Be An Adventure Capitalist

Entrepreneurs Know Bold Action Wins The Day


by Michael D. Hume, M.S.


Venture capitalists are investors who specialize in funding start-up businesses, to put it simply. They are money people; they want to invest in viable commercial ventures which create strong cash flows, and then make a tidy profit down the road. They expect to have the occasional "klunker" among the businesses in which they invest, and therefore tend to spread their risk within a portfolio of start-up investments.


They're entrepreneurs, to be sure, willing to take risks to create opportunities for themselves and others, and calculating those risks to pay off (often handsomely).


But not all of them are capital-E "Entrepreneurs" in the way I've often described one of the two types of people out there. There are Entrepreneurs, who take Big Ideas to the marketplace and work hard to make their enterprises successful, and there are Victims, who tend toward criticism and need to be taken care of.

In essence, I see Entrepreneurship as an attitude, a philosophy of life. Victimhood is a rival attitude born of a completely different worldview.

Not all Entrepreneurs own or invest in businesses; not all who do those things are Entrepreneurs, in the attitudinal sense. Entrepreneurs take bold action; Victims are happier to criticize those bold actions. I've described it thus: the Entrepreneur is the actor onstage, taking risks, putting it all out there, performing. The Victim would rather be the theater critic. When it's all over, the Entrepreneur gets the applause (or the boos and hisses)... and the best among them never pays attention to her reviews.

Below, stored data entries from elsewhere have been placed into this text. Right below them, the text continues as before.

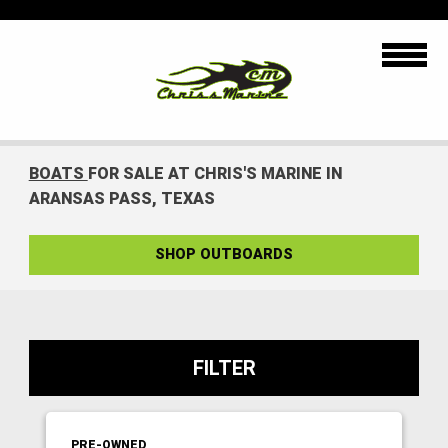
BOATS
FOR SALE AT CHRIS'S MARINE IN
ARANSAS PASS, TEXAS
SHOP OUTBOARDS
FILTER
PRE-OWNED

The Victim sits around in bars and coffee shops with other generally-dissatisfied critics, exchanging snarky comments and praising himself for his snide intelligence and the way he "sees through" all the "hype." And the theater critic always forgets that, without the actor, he's out of work.

In my experience, the most successful employees have an Entrepreneurial attitude. They always seem to consider that they are in business for themselves, even if they have the traditional employment arrangement with a company in which they enjoy no ownership. Owner or not, the Entrepreneur works her job as if she owned the company, and they were her assets on the line every day. Entrepreneurs take bold actions - actions their less-Entrepreneurial co-workers often see as risky - with an undominable positivity and lots of energy. They work unpaid overtime, and if the boss asks why, they make a little joke of it by saying something like "Well, I decided to run a special this week on my labor, and I hope you'll be pleased and keep me employed." Can you picture the Victim-type ever doing or saying such things?


Entrepreneurs are Adventure Capitalists. To them, most of whom own a business, the opportunity to create a viable commercial concern - to find and keep happy customers - is the great adventure of life. Like almost all famous businesspeople of all time, they fail time and time again, but never lose that spirit of adventure that tells them they'll hit it big one day.


Don't lose heart. Stay bold. Times are tough, but every time they are, some people get rich. And those people are the Entrepreneurs who refuse to let their inner Victim steal their optimism. They're the Adventure Capitalists, and they (you!) will lead us to the better times ahead.